Here’s a situation that you’ve probably never thought about, that is until you encounter it for the first time. Hard and heavy metal castings such as these 4-cylinder water pump housings can and do rust away, just the same as the much thinner body sheet metal on your TR. When this happens on the inside of a casting, it’s difficult to judge just how much of the metal has disappeared through erosion, but when it happens at the hose attachment points like on the housing shown on the right, it should jump right up at you and scream to be repaired. After all, having a hose slip off in heavy summer traffic is one sure way to ruin your day! We find housings like this several times every year, and fortunately we have a good supply of decent spares as shown on the left to quickly replace any suspect housings. While new aluminum replacements are shown in the catalogs for something close to $250, we feel that our clients will be better off sticking with the tried and true original cast iron housings, and saving the high cost of aluminum for some other surprise that will likely surface at another time during most every restoration.

January 31, 2022

Most TR2/3 dimmer switch brackets have been destroyed by rust over the past 60+ years, so we started reproducing them many years ago. This is the “early” version, used on all TR2-early TR3A’s, up to approximately TS60000 when the dimmer switch changed. If your bracket has a big rust hole in it and is missing mount tabs like this one, chances are pretty good that you’ll also be repairing or replacing the bulkhead side panel for the very same reason! This is the fourth or fifth time we’ve made a batch of 50 brackets since we started reproducing them, and we start by having the blanks cut out for us by our local laser cutting firm (who’s owner has a pretty nice TR4!). Once we have the blanks in hand, it’s pretty easy for our metal fabrication shop to make all of the bends and fold them into useable brackets. If you were to attempt to bend these in a traditional sheet metal break, there would no doubt be some places where tabs that were previously bent would be in the way of the spot where you need to clamp for the next bend. Fortunately, we have a Baliegh magnetic break, which allows us to easily clamp intricate shapes like this and fold precisely where the bends need to be located, without interference from previous bends.

January 24, 2022

The intake and exhaust valves inside of your engine seal only by simple metal to metal contact, so the sealing surfaces of both the valve and the valve seat in the head must be perfect. They also must align perfectly, so that contact between the two is maintained 100 percent of the way around. You have no doubt heard of bent or burned valves causing engines to run rough or poorly (if at all), and it is the irregular contact caused by one of those two conditions which causes all of the trouble. These valves must seal and hold compression of approximately 150 PSI on the initial compression stroke, and who knows how much additional pressure is exerted when the fuel and air mixture explodes in the cylinder. Without a doubt, it is a substantial amount.

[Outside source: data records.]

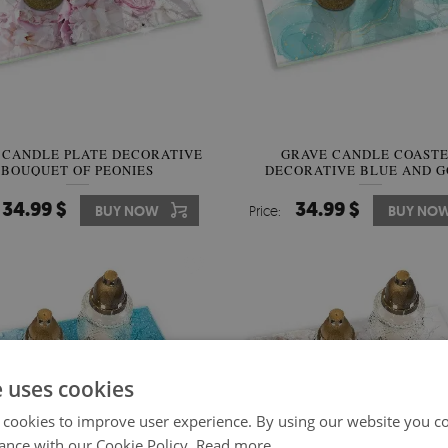
 CANDLE PLATE DECORATIVE
GRAVE CANDLE COAST
BOUQUET OF PEONIES
DECORATIVE BLUE AND 
ABSTRACTION
34.99 $
34.99 $
BUY NOW
Price:
BUY NO
e uses cookies
 cookies to improve user experience. By using our website you co
ance with our Cookie Policy.
Read more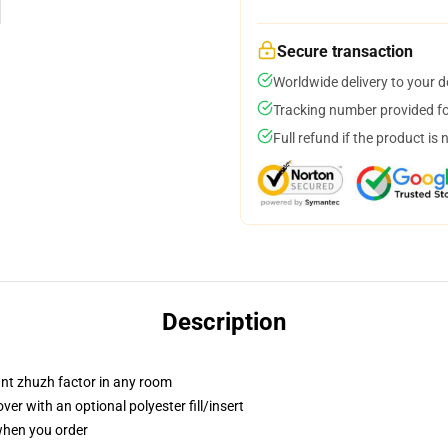
Secure transaction
Worldwide delivery to your 
Tracking number provided for
Full refund if the product is 
Description
tant zhuzh factor in any room
r with an optional polyester fill/insert
 when you order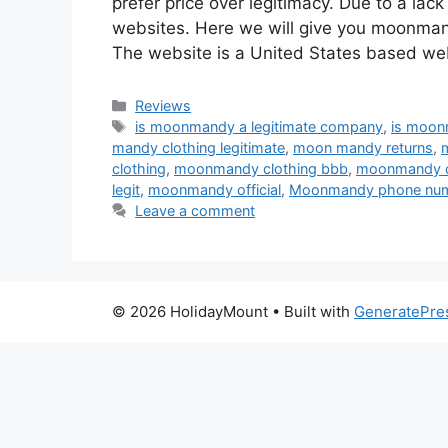
prefer price over legitimacy. Due to a la
websites. Here we will give you moonmandy
The website is a United States based we
Categories
Reviews
Tags
is moonmandy a legitimate company
,
is moon
mandy clothing legitimate
,
moon mandy returns
,
clothing
,
moonmandy clothing bbb
,
moonmandy cl
legit
,
moonmandy official
,
Moonmandy phone nu
Leave a comment
© 2026 HolidayMount
• Built with
GeneratePre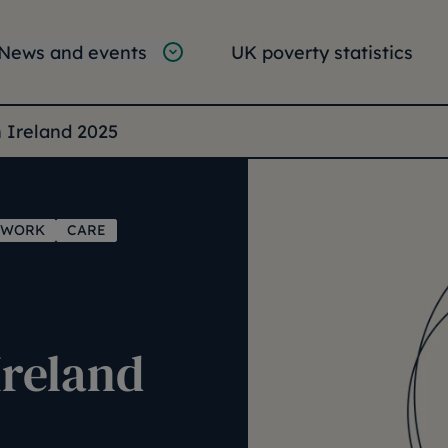
tion
vigation
News and events
UK poverty statistics
e:
n Ireland 2025
WORK
CARE
Ireland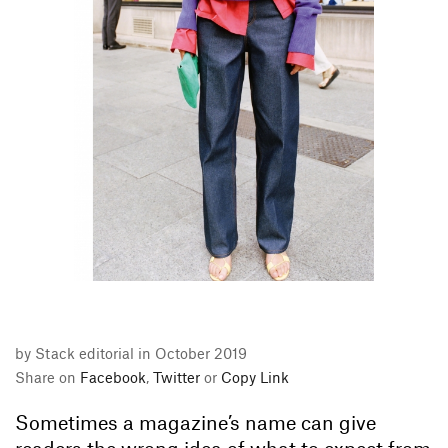
by Stack editorial in October 2019
Share on
Facebook
,
Twitter
or
Copy Link
Sometimes a magazine’s name can give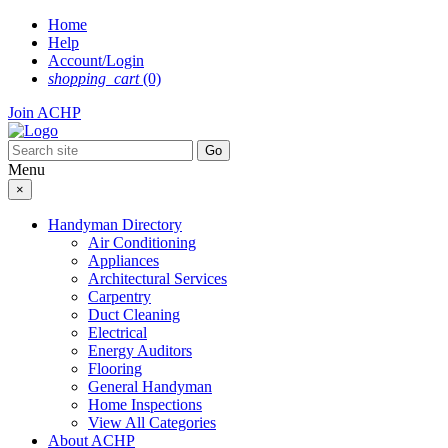
Skip
Home
to
Help
content
Account/Login
shopping_cart
(0)
Join ACHP
Menu
×
Handyman Directory
Air Conditioning
Appliances
Architectural Services
Carpentry
Duct Cleaning
Electrical
Energy Auditors
Flooring
General Handyman
Home Inspections
View All Categories
About ACHP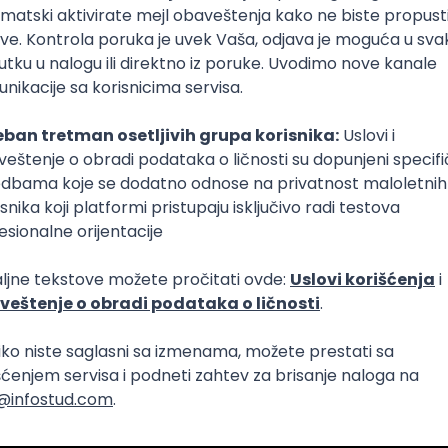
Intermediate
lopment
eScript
Agile
Express
Intermediate
lopment
lopment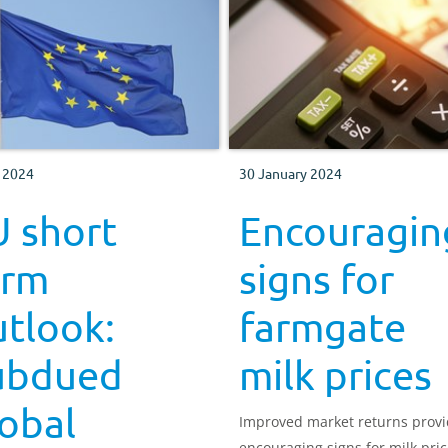
 2024
30 January 2024
U short
Encouragin
erm
signs for
tlook:
farmgate
ubdued
milk prices
obal
Improved market returns prov
encouraging signs for milk pric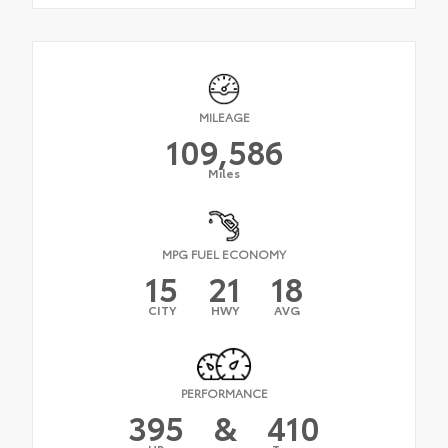
MILEAGE
109,586
Miles
MPG FUEL ECONOMY
15
21
18
CITY
HWY
AVG
PERFORMANCE
395
&
410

You can see in this photo some of the irregular surface pits in this exhaust valve seat, and understand why the engine barely ran and would only pump up to 120# of static compression. Note that there are two types of compression checks, a static check where you hold a compression gauge in the spark plug hole and measure the initial push when the starter cranks and the piston rises. Then there’s a leak-down test, where you test how well the cylinder holds the compression after that initial push. Needless to say, this one leaked down rapidly!

January 17, 2022

When working with ancient parts and new reproduction bits, it’s never too early to begin test fitting. Who knows how many times this front apron has been bumped and beaten over the preceeding 65 years, so chances are very good that even an original grille isn’t going to fit as properly as it should in this opening. Now most of you (and many “professional” shops) will hope for the best and wait until the car is painted to fit or even order the new shiny parts, but that’s when the wheels will start to come off of the apple cart! Over the years, we’ve seen more than our share of stalled projects, many of them painted and “just needs to be re-assembled”. What should be the easiest and most pleasant part of the restoration is left sitting idle, as no one wants to reverse gears and re-do bodywork a second time so that the car will go back together. While some may think that we assemble and dissassemble too many times during a restoration, we fully believe in being prudent and avoiding rework at some point further down the process. So far (knock on wood), we’ve never had to go back and re-do bodywork and paint because a later installed part wouldn’t fit. Remember, “haste makes waste”.

January 10, 2022

We had to do some fancy cropping and rotation on this weeks’ photo to find the correct angle to show the problem, but it should be easy to pick-up on now. Among the lengthy list that arrived with this TR3A, was a complaint that the owner was having difficulty fitting a new convertible top. We’ve seen enough of these cars by now to quickly notice when something isn’t right, and at first glance it was obvious to us that the windshield frame was bent back and lower at the top left corner. Using a simple yardstick held flat along the edge and starting from the lower portion of the stanchion (but above where it starts to curve forward), we could easily see the stanchion falling back away from a straight line. When checking the right side stanchion, the yardstick stayed in contact with the post all the way to the top, confirming that the left stanchion was bent. While it might not look like much at the windshield, only falling back a quarter of an inch, by the time you extend the angle out to the rear of the car, the top was skewed off to the right side by an inch and a half. How do these stanchions get bent this way? By drivers pulling themselves up and out of the car using the windshield as a handle. So if you find yourself or your passengers grabbing the top of the windscreen when getting in or out of a sidescreen TR, STOP DOING THAT!

January 3, 2022

Two different types of lug nuts were used on the Triumph TR’s, the small/thin nut shown here is the style that is used to attach the splined hub for cars equipped with wire wheels. In order to clear the rear of the wire wheels, the nuts were purposely made small and thin, with a tapered edge on each side. The flat thick base of the splined hubs distributed the forces around the entire bolt circle, allowing such small nuts to do the job safely. For steel wheel cars, the forces are concentrated around the four small studs, so larger and thicker nuts were specified. Try to use a large nut on a wire wheel car, and the nuts will keep the wheels from seating correctly and running true. Install small wire wheel nuts onto steel wheels as shown here, and the nuts will slowly pull through the wheel and fail. This wheel is already ruined, as the areas around the nuts have worn very thin. Thankfully we caught this (and the other 3 as well) before complete failure caused an accident that would have been harmful to both the car and occupants.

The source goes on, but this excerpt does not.